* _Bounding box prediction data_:

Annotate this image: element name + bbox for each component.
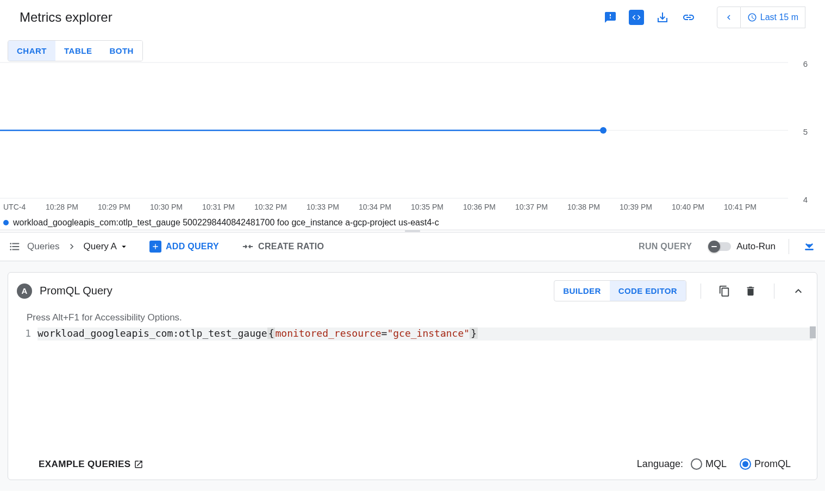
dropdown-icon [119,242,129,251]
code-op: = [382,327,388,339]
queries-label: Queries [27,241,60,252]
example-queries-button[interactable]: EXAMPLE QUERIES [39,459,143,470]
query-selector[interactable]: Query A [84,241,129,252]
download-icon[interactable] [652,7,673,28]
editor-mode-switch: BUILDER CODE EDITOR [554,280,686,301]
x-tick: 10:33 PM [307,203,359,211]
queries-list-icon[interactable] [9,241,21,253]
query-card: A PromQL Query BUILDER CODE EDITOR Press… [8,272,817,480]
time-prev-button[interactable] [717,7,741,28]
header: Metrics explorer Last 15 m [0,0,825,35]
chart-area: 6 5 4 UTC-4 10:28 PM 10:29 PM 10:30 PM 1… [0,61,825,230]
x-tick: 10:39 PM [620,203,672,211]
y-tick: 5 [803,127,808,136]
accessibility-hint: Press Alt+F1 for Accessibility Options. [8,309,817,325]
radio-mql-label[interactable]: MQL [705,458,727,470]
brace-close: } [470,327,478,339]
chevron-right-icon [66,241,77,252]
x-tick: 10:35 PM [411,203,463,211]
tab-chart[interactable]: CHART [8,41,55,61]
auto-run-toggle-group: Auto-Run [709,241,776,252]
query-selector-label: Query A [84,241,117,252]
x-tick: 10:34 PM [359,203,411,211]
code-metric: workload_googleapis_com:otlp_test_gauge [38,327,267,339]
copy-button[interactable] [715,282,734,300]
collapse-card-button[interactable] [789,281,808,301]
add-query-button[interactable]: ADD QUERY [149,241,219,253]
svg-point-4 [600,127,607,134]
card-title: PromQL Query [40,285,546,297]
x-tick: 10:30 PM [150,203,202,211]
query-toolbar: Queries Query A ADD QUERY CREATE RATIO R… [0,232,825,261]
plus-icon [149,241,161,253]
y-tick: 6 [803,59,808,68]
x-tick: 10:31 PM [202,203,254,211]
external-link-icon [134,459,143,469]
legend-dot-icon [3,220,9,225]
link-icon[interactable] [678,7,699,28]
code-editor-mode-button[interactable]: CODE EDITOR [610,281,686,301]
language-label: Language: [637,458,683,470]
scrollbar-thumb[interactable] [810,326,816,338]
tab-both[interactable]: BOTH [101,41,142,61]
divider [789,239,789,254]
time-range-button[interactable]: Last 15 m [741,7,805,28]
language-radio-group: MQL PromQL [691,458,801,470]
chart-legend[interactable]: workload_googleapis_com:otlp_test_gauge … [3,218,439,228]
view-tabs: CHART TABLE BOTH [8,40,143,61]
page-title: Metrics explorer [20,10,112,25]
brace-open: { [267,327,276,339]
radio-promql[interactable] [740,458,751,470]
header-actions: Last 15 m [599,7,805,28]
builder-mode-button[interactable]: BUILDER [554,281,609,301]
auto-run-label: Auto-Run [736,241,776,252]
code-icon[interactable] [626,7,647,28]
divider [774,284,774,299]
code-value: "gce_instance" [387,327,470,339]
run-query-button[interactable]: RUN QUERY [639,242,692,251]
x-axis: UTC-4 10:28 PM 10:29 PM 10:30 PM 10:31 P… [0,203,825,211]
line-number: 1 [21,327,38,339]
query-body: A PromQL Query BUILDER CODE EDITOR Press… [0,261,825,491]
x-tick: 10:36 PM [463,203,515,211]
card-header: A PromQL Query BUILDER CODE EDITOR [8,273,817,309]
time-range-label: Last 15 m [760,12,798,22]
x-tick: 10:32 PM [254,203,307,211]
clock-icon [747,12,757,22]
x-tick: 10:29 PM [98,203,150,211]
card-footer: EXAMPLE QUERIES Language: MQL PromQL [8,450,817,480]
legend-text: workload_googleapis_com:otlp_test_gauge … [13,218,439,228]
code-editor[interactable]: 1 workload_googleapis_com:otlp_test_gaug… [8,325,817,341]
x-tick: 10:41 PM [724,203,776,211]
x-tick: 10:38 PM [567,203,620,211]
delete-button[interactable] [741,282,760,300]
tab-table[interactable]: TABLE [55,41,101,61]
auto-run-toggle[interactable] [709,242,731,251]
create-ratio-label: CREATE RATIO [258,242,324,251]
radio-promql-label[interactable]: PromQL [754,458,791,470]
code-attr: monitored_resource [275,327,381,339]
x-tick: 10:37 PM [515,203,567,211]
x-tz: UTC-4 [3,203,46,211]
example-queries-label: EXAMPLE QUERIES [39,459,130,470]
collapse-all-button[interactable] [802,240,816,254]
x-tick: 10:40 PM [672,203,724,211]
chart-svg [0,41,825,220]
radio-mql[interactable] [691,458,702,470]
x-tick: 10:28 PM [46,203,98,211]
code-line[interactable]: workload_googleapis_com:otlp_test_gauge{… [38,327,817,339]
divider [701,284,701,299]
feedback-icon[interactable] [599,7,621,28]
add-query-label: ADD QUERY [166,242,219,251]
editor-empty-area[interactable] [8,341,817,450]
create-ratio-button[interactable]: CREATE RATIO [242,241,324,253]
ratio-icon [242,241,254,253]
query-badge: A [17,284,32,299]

* _ABOUT THIS TASK_:
Write out the records in full and exactly, omitting the pictures they hold.

* _SOLUTION TO THIS EXERCISE_:
Annotate this image: element name + bbox for each component.
dropdown-icon [119,242,129,251]
code-op: = [382,327,388,339]
queries-label: Queries [27,241,60,252]
example-queries-button[interactable]: EXAMPLE QUERIES [39,459,143,470]
query-selector[interactable]: Query A [84,241,129,252]
download-icon[interactable] [652,7,673,28]
editor-mode-switch: BUILDER CODE EDITOR [554,280,686,301]
x-tick: 10:33 PM [307,203,359,211]
queries-list-icon[interactable] [9,241,21,253]
query-card: A PromQL Query BUILDER CODE EDITOR Press… [8,272,817,480]
time-prev-button[interactable] [717,7,741,28]
header: Metrics explorer Last 15 m [0,0,825,35]
chart-area: 6 5 4 UTC-4 10:28 PM 10:29 PM 10:30 PM 1… [0,61,825,230]
x-tick: 10:39 PM [620,203,672,211]
y-tick: 5 [803,127,808,136]
accessibility-hint: Press Alt+F1 for Accessibility Options. [8,309,817,325]
radio-mql-label[interactable]: MQL [705,458,727,470]
brace-close: } [470,327,478,339]
chevron-right-icon [66,241,77,252]
x-tick: 10:35 PM [411,203,463,211]
tab-chart[interactable]: CHART [8,41,55,61]
auto-run-toggle-group: Auto-Run [709,241,776,252]
query-selector-label: Query A [84,241,117,252]
x-tick: 10:34 PM [359,203,411,211]
code-metric: workload_googleapis_com:otlp_test_gauge [38,327,267,339]
copy-button[interactable] [715,282,734,300]
collapse-card-button[interactable] [789,281,808,301]
add-query-button[interactable]: ADD QUERY [149,241,219,253]
svg-point-4 [600,127,607,134]
card-title: PromQL Query [40,285,546,297]
x-tick: 10:30 PM [150,203,202,211]
query-toolbar: Queries Query A ADD QUERY CREATE RATIO R… [0,232,825,261]
plus-icon [149,241,161,253]
y-tick: 6 [803,59,808,68]
x-tick: 10:31 PM [202,203,254,211]
external-link-icon [134,459,143,469]
legend-dot-icon [3,220,9,225]
link-icon[interactable] [678,7,699,28]
code-editor-mode-button[interactable]: CODE EDITOR [610,281,686,301]
language-label: Language: [637,458,683,470]
scrollbar-thumb[interactable] [810,326,816,338]
tab-both[interactable]: BOTH [101,41,142,61]
divider [789,239,789,254]
time-range-button[interactable]: Last 15 m [741,7,805,28]
language-radio-group: MQL PromQL [691,458,801,470]
chart-legend[interactable]: workload_googleapis_com:otlp_test_gauge … [3,218,439,228]
view-tabs: CHART TABLE BOTH [8,40,143,61]
page-title: Metrics explorer [20,10,112,25]
brace-open: { [267,327,276,339]
radio-promql[interactable] [740,458,751,470]
header-actions: Last 15 m [599,7,805,28]
builder-mode-button[interactable]: BUILDER [554,281,609,301]
auto-run-label: Auto-Run [736,241,776,252]
code-icon[interactable] [626,7,647,28]
divider [774,284,774,299]
code-value: "gce_instance" [387,327,470,339]
run-query-button[interactable]: RUN QUERY [639,242,692,251]
x-axis: UTC-4 10:28 PM 10:29 PM 10:30 PM 10:31 P… [0,203,825,211]
line-number: 1 [21,327,38,339]
query-body: A PromQL Query BUILDER CODE EDITOR Press… [0,261,825,491]
x-tick: 10:36 PM [463,203,515,211]
card-header: A PromQL Query BUILDER CODE EDITOR [8,273,817,309]
time-range-label: Last 15 m [760,12,798,22]
x-tick: 10:32 PM [254,203,307,211]
clock-icon [747,12,757,22]
x-tick: 10:29 PM [98,203,150,211]
card-footer: EXAMPLE QUERIES Language: MQL PromQL [8,450,817,480]
legend-text: workload_googleapis_com:otlp_test_gauge … [13,218,439,228]
code-editor[interactable]: 1 workload_googleapis_com:otlp_test_gaug… [8,325,817,341]
x-tick: 10:41 PM [724,203,776,211]
x-tick: 10:38 PM [567,203,620,211]
delete-button[interactable] [741,282,760,300]
tab-table[interactable]: TABLE [55,41,101,61]
auto-run-toggle[interactable] [709,242,731,251]
create-ratio-label: CREATE RATIO [258,242,324,251]
radio-promql-label[interactable]: PromQL [754,458,791,470]
code-attr: monitored_resource [275,327,381,339]
x-tick: 10:37 PM [515,203,567,211]
x-tz: UTC-4 [3,203,46,211]
example-queries-label: EXAMPLE QUERIES [39,459,130,470]
collapse-all-button[interactable] [802,240,816,254]
x-tick: 10:40 PM [672,203,724,211]
chart-svg [0,41,825,220]
radio-mql[interactable] [691,458,702,470]
x-tick: 10:28 PM [46,203,98,211]
code-line[interactable]: workload_googleapis_com:otlp_test_gauge{… [38,327,817,339]
divider [701,284,701,299]
feedback-icon[interactable] [599,7,621,28]
add-query-label: ADD QUERY [166,242,219,251]
editor-empty-area[interactable] [8,341,817,450]
create-ratio-button[interactable]: CREATE RATIO [242,241,324,253]
ratio-icon [242,241,254,253]
query-badge: A [17,284,32,299]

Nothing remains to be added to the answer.